The editorial categories are research topics that have guided researchers during the recovery phase and continue to be the impetus behind the Documents Project’s digital archive and the Critical Documents book series. Developed by the project’s Editorial Board, each of the teams analyzed this framework and adapted it to their local contexts in developing their research objectives and work plans during the Recovery Phase. Learn more on the Editorial Framework page.

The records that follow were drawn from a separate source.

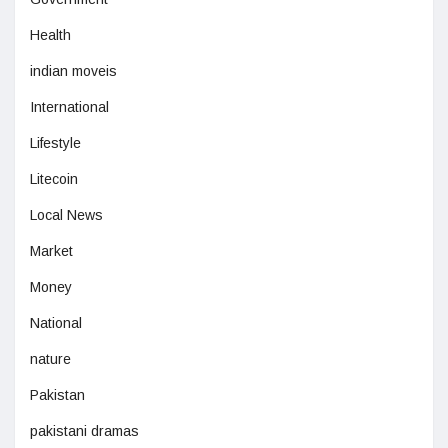
Health
indian moveis
International
Lifestyle
Litecoin
Local News
Market
Money
National
nature
Pakistan
pakistani dramas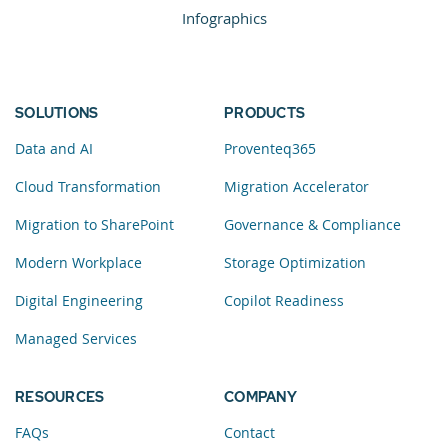
Infographics
SOLUTIONS
PRODUCTS
Data and AI
Proventeq365
Cloud Transformation
Migration Accelerator
Migration to SharePoint
Governance & Compliance
Modern Workplace
Storage Optimization
Digital Engineering
Copilot Readiness
Managed Services
RESOURCES
COMPANY
FAQs
Contact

This article, written in 1919, was published several months after José Sabogal’s first exhibition due to, as the author explains, “the congestion of opinions, appraisals, and enthusiasm” that circulated at the time. Elvira García y García explains that the painter is originally from the mountains, which explains his obsession with the Andean landscape. This personal background underlies his decision to spend six months in Cuzco on his return from Europe. In her opinion, the attraction to that city is based on the fact that “streets in Cuzco are similar to those in Seville and other second- and third-ranking Spanish towns.” After discussing several descriptive and technical aspects of the paintings at the exhibition, the reviewer concludes that the artist captures a sense of the mountains in his paintings and therefore, in her opinion, creates “patriotic” works that convey the beauty of remote areas of the Peruvian countryside.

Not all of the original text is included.